Here in the US, we don’t often get to see Canadian perspectives on this issue, beyond the false claims that Harper’s harlots try to shove down our throats. This editorial is excellent.

From Huffington Post: Every time I write about the GOP’s image problem with Latino voters, some conservative sends me an angry missive insisting that it’s all the liberal media spreading lies. I discover that not only does the Republican Party respect Hispanics, but it has their best interests at heart. The missive usually ends by telling me that Republicans are actually the most open-minded and tolerant of Americans.

And then approximately 14 minutes later, a GOP leader will say something like this:

"My father had a ranch. We used to have 50 to 60 wetbacks to pick tomatoes."

That’s Alaska Representative Don Young, a Republican, who recently said this during a radio interview…
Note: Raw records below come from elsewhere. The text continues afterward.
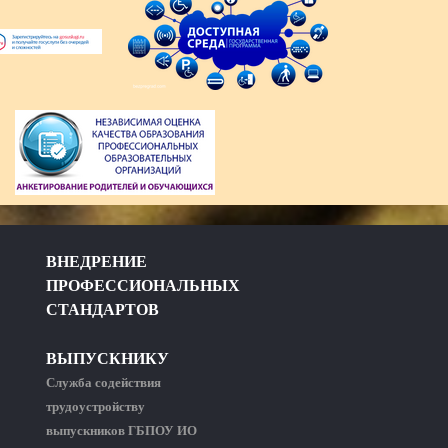
ВНЕДРЕНИЕ
ПРОФЕССИОНАЛЬНЫХ
СТАНДАРТОВ
ВЫПУСКНИКУ
Служба содействия
трудоустройству
выпускников ГБПОУ ИО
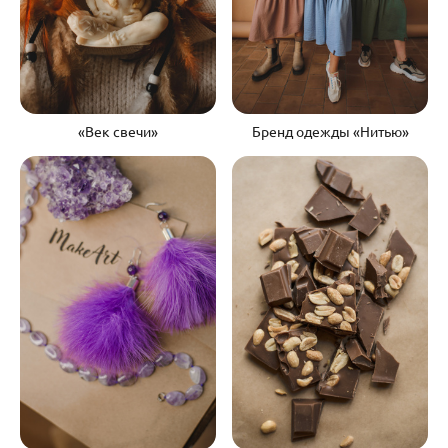
«Век свечи»
Бренд одежды «Нитью»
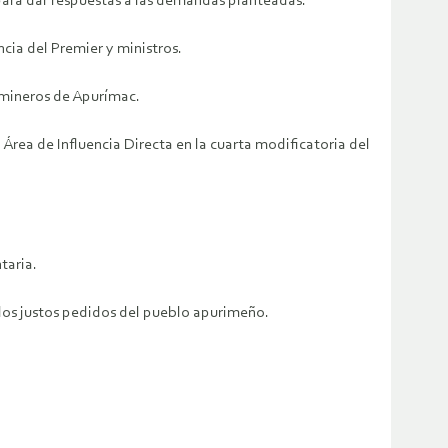
 para dar respuestas a las demandas planteadas.
cia del Premier y ministros.
 mineros de Apurímac.
rea de Influencia Directa en la cuarta modificatoria del
taria.
 los justos pedidos del pueblo apurimeño.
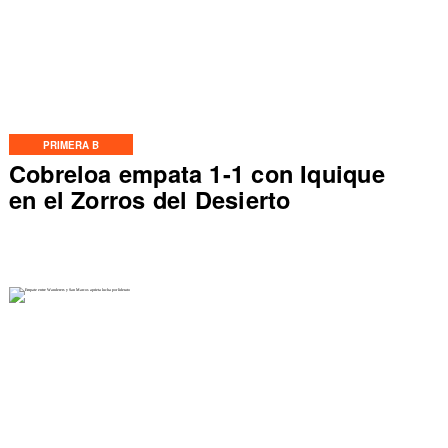
PRIMERA B
Cobreloa empata 1-1 con Iquique
en el Zorros del Desierto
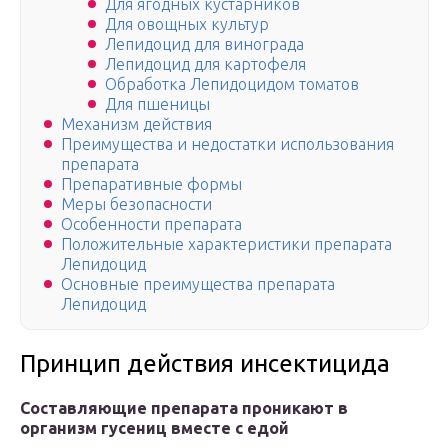
Для ягодных кустарников
Для овощных культур
Лепидоцид для винограда
Лепидоцид для картофеля
Обработка Лепидоцидом томатов
Для пшеницы
Механизм действия
Преимущества и недостатки использования
препарата
Препаративные формы
Меры безопасности
Особенности препарата
Положительные характеристики препарата
Лепидоцид
Основные преимущества препарата
Лепидоцид
Принцип действия инсектицида
Составляющие препарата проникают в
организм гусениц вместе с едой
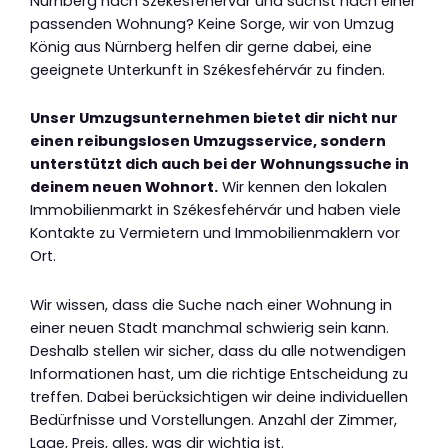
Nürnberg nach Székesfehérvár und suchst nach einer
passenden Wohnung? Keine Sorge, wir von Umzug
König aus Nürnberg helfen dir gerne dabei, eine
geeignete Unterkunft in Székesfehérvár zu finden.
Unser Umzugsunternehmen bietet dir nicht nur
einen reibungslosen Umzugsservice, sondern
unterstützt dich auch bei der Wohnungssuche in
deinem neuen Wohnort.
Wir kennen den lokalen
Immobilienmarkt in Székesfehérvár und haben viele
Kontakte zu Vermietern und Immobilienmaklern vor
Ort.
Wir wissen, dass die Suche nach einer Wohnung in
einer neuen Stadt manchmal schwierig sein kann.
Deshalb stellen wir sicher, dass du alle notwendigen
Informationen hast, um die richtige Entscheidung zu
treffen. Dabei berücksichtigen wir deine individuellen
Bedürfnisse und Vorstellungen. Anzahl der Zimmer,
Lage, Preis, alles, was dir wichtig ist.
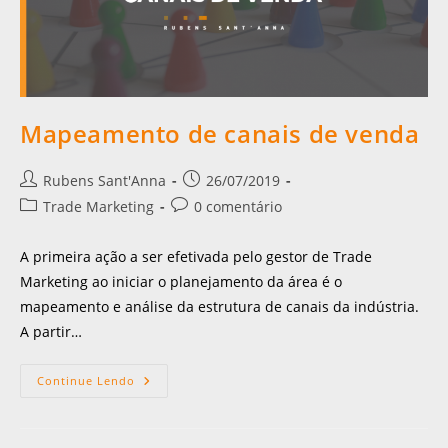
Mapeamento de canais de venda
Rubens Sant'Anna
26/07/2019
Trade Marketing
0 comentário
A primeira ação a ser efetivada pelo gestor de Trade
Marketing ao iniciar o planejamento da área é o
mapeamento e análise da estrutura de canais da indústria.
A partir…
Continue Lendo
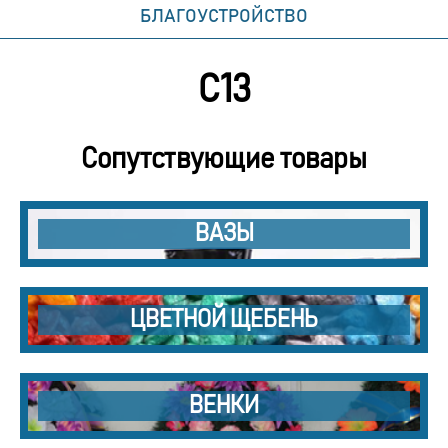
БЛАГОУСТРОЙСТВО
С13
Сопутствующие товары
ВАЗЫ
ЦВЕТНОЙ ЩЕБЕНЬ
ВЕНКИ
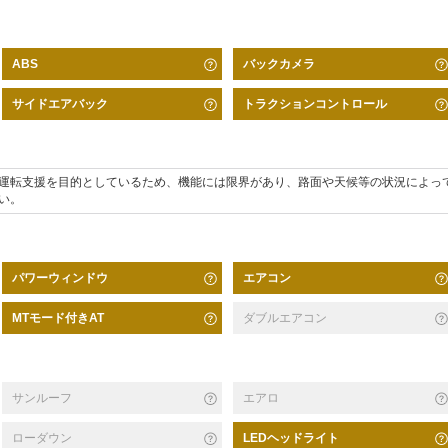
バックカメラ
ABS
サイドエアバック
トラクションコントロール
運転支援を目的としているため、機能には限界があり、路面や天候等の状況によっ
い。
パワーウィンドウ
エアコン
MTモード付きAT
ダブルエアコン
サンルーフ
エアロ
ローダウン
LEDヘッドライト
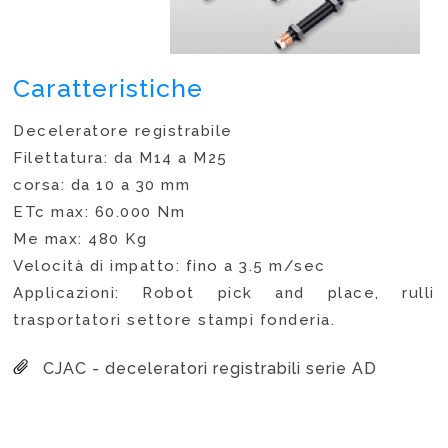
Caratteristiche
Deceleratore registrabile
Filettatura: da M14 a M25
corsa: da 10 a 30 mm
ETc max: 60.000 Nm
Me max: 480 Kg
Velocità di impatto: fino a 3.5 m/sec
Applicazioni: Robot pick and place, rulli
trasportatori settore stampi fonderia.
CJAC - deceleratori registrabili serie AD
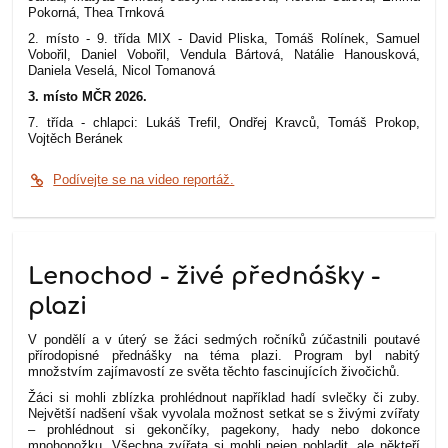
Pokorná, Thea Trnková
2. místo - 9. třída MIX - David Pliska, Tomáš Rolínek, Samuel
Vobořil, Daniel Vobořil, Vendula Bártová, Natálie Hanousková,
Daniela Veselá, Nicol Tomanová
3. místo MČR 2026.
7. třída - chlapci: Lukáš Trefil, Ondřej Kravců, Tomáš Prokop,
Vojtěch Beránek
Podívejte se na video reportáž.
Lenochod - živé přednášky -
plazi
V pondělí a v úterý se žáci sedmých ročníků zúčastnili poutavé
přírodopisné přednášky na téma plazi. Program byl nabitý
množstvím zajímavostí ze světa těchto fascinujících živočichů.
Žáci si mohli zblízka prohlédnout například hadí svlečky či zuby.
Největší nadšení však vyvolala možnost setkat se s živými zvířaty
– prohlédnout si gekončíky, pagekony, hady nebo dokonce
mnohonožku. Všechna zvířata si mohli nejen pohladit, ale někteří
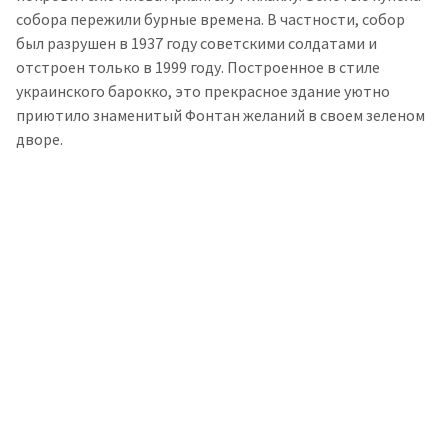
собора пережили бурные времена. В частности, собор
был разрушен в 1937 году советскими солдатами и
отстроен только в 1999 году. Построенное в стиле
украинского барокко, это прекрасное здание уютно
приютило знаменитый Фонтан желаний в своем зеленом
дворе.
Young certainly personified Republican thinking on the issue.  What’s next?  Will Lindsey Poo be describing who was picking cotton in his antebellum youth?

From Think Progress: A Texas district attorney and his wife were shot to death in their home in Kaufman County last night, the latest instance in a recent spate of suspicious shootings of law enforcement officials. The deaths of Mike and Cynthia McLelland follow the shooting of a Kaufman County assistant district attorney in January, which stoked suspicions of a conspiracy to target law enforcement officials by a white supremacist group.

The assistant district attorney, Mark Hasse, was killed on the same day the Justice Department released a statement noting the Kaufman County district attorney’s involvement in a racketeering case against the Aryan Brotherhood, a white supremacist group based in Texas. The FBI had also begun investigating links between Hasse’s slaying and last week’s shooting of Colorado prison chief Tom Clemons by a member of another white supremacist group…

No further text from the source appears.